In comparison to the SWAT model, IHACRES is a parsimonious model requiring only seven parameters. However, the performance of IHACRES in simulating the river flow in the study area in the calibration phase was quite comparable to that of the SWAT model. As shown in Figure 8, the ensemble, SWAT, and IHACRES models properly showed the fluctuations of river flow in the simulation period (wet and dry periods). The performance of the five hydrological models in high flow estimation was better than in low flow; SWAT and IHACRES were more accurate in estimating high flow than the other models. The ensemble model outperformed the five hydrological models in estimating high flow and low flow.
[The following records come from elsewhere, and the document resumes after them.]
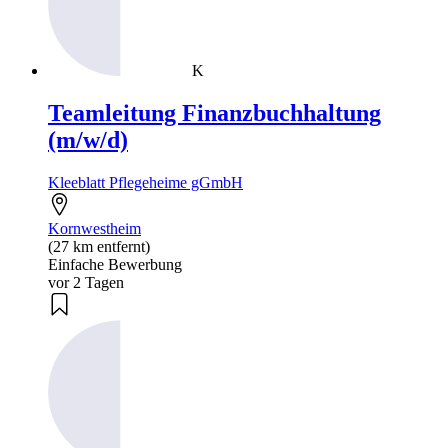
K
Teamleitung Finanzbuchhaltung
(m/w/d)
Kleeblatt Pflegeheime gGmbH
Kornwestheim
(27 km entfernt)
Einfache Bewerbung
vor 2 Tagen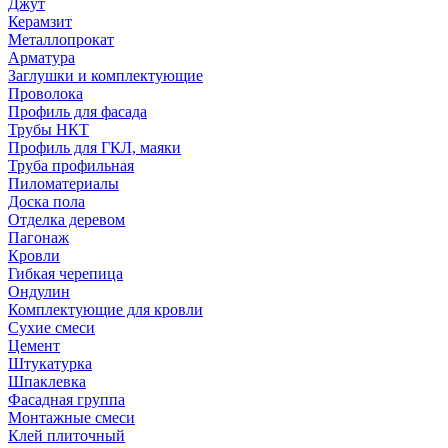
Джут
Керамзит
Металлопрокат
Арматура
Заглушки и комплектующие
Проволока
Профиль для фасада
Трубы НКТ
Профиль для ГКЛ, маяки
Труба профильная
Пиломатериалы
Доска пола
Отделка деревом
Пагонаж
Кровли
Гибкая черепица
Ондулин
Комплектующие для кровли
Сухие смеси
Цемент
Штукатурка
Шпаклевка
Фасадная группа
Монтажные смеси
Клей плиточный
The GEP ensemble model outperformed the other models in both the calibration and validation phases since the GEP model seeks the best fit of the objective function by selecting the appropriate operators and constants. In other words, river streamflow is a nonlinear and complex phenomenon, and the GEP method has a high ability to model nonlinear processes. This study exploited GEP to combine the outputs of the hydrological models. In the review of the literature on combined lumped-distributed hydrological models, no study was found to have employed GEP. Therefore, the present study is a pioneer work in combining lumped and distributed hydrological models with GEP.
ACKNOWLEDGEMENTS
The authors wish to thank I.R. of Iran Meteorological Organization (IRIMO) and Iran Water Resources Management Company (IWRM) for providing the data used in this study. We should also like to thank the reviewers and the editors who have given up valuable time to review the manuscript and offer valuable comments.
CONFLICTS OF INTEREST
The authors declare no conflict of interest.
FUNDING
This research received no external funding.
DATA AVAILABILITY STATEMENT
All relevant data are included in the paper or its Supplementary Information.